DEPARTMENT OF ALCOHOLIC BEVERAGE CONTROL, Petitioner, v. ALCOHOLIC BEVERAGE CONTROL APPEALS BOARD, Respondent, Juan R. DIEZ, dba El Zorro, Real Party in Interest.

Civ. 64881.

Decided: July 14, 1982

George Deukmejian, Atty. Gen., and Marilyn K. Mayer, Deputy Atty. Gen., for petitioner. Floyd R. Mitzner, Sacramento, for respondent. Andreas Birgel, Jr., Sherman Oaks, for real party in interest.

In this case we are asked to review a decision of the Alcoholic Beverage Control Appeals Board (Board) which reversed a decision of the Department of Alcoholic Beverage Control (Department) denying a petition for an off-sale beer and wine license.

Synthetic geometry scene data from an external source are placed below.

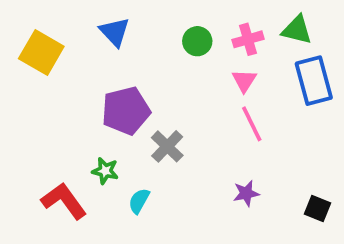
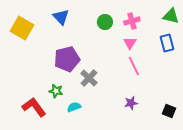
green triangle: (297, 30) -> (171, 16), moved
blue rectangle: (314, 81) -> (167, 43), size x0.7
cyan semicircle: (139, 201) -> (74, 107), turned 40

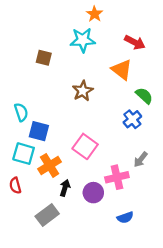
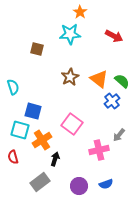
orange triangle: (122, 70) -> (99, 79), moved
cyan semicircle: (21, 112) -> (13, 87), moved
purple circle: (93, 193) -> (79, 186), moved

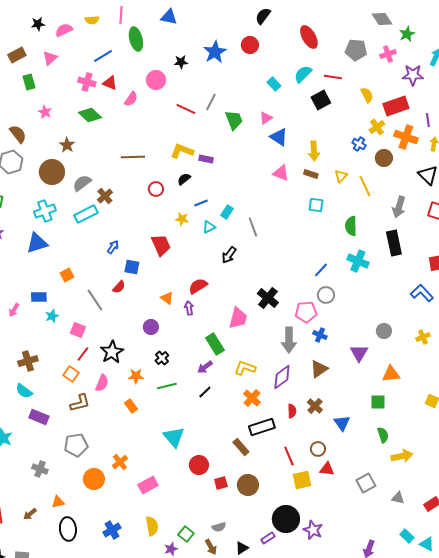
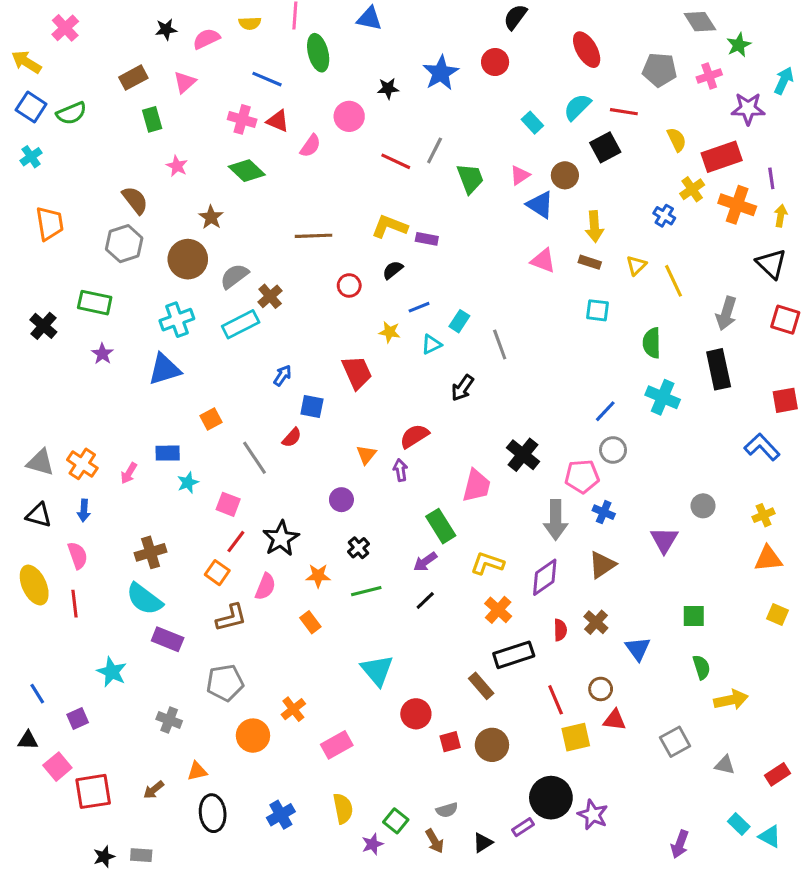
blue line: (103, 56) -> (267, 79), turned 54
brown circle: (384, 158) -> (565, 175), moved
orange triangle: (167, 298) -> (366, 455), turned 32
orange triangle: (391, 374) -> (768, 559), moved
cyan semicircle: (24, 391) -> (144, 599), size x1.4

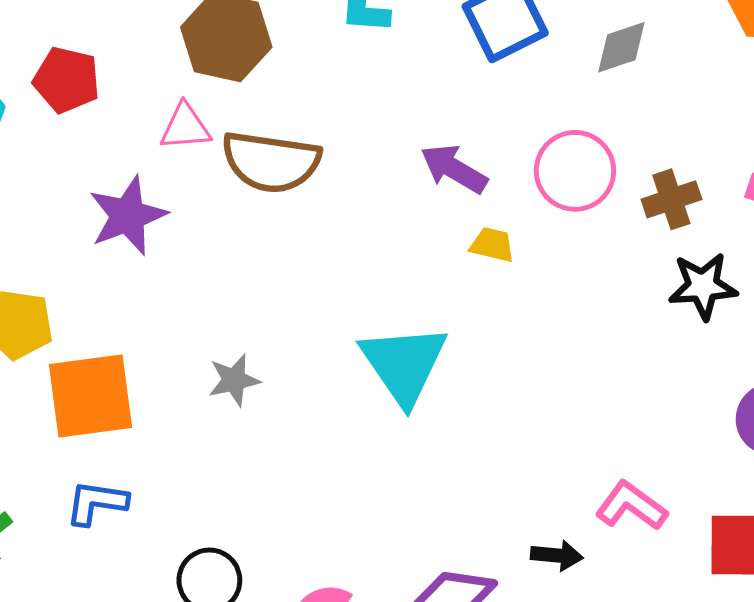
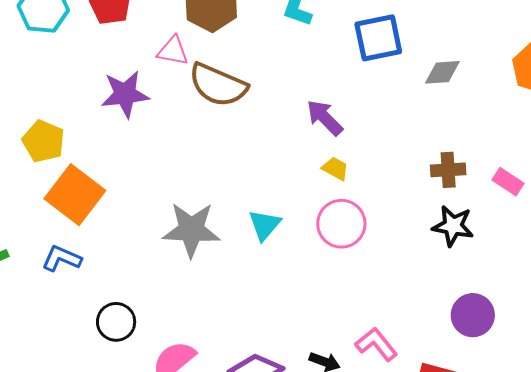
pink circle: (575, 171) -> (341, 224), moved
cyan triangle: (404, 364) -> (265, 225), size x0.6
gray star: (234, 380) -> (191, 230), moved, size x1.8
orange square: (91, 396) -> (75, 195), turned 30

In February 1980, real party in interest John R. Diez, doing business as El Zorro (Applicant), filed an application for an off-sale beer and wine license for premises located at 4417 Lennox Boulevard in Lennox.   The Los Angeles County Sheriff protested issuance of the requested license, asserting, “another license in this area would only add to the oversaturation, and increase the police problems.”   The Department thereafter issued a notice denying the application and Applicant filed a petition for an evidentiary hearing on the question of whether the license should be granted.

After the matter was heard on February 27, 1981, a proposed decision was issued in which the administrative law judge made certain findings of fact and recommended the protest be sustained and the petition denied.   The Department adopted her decision and Applicant appealed to the Board, which reversed the decision, finding the Department had not established good cause for denial of the license.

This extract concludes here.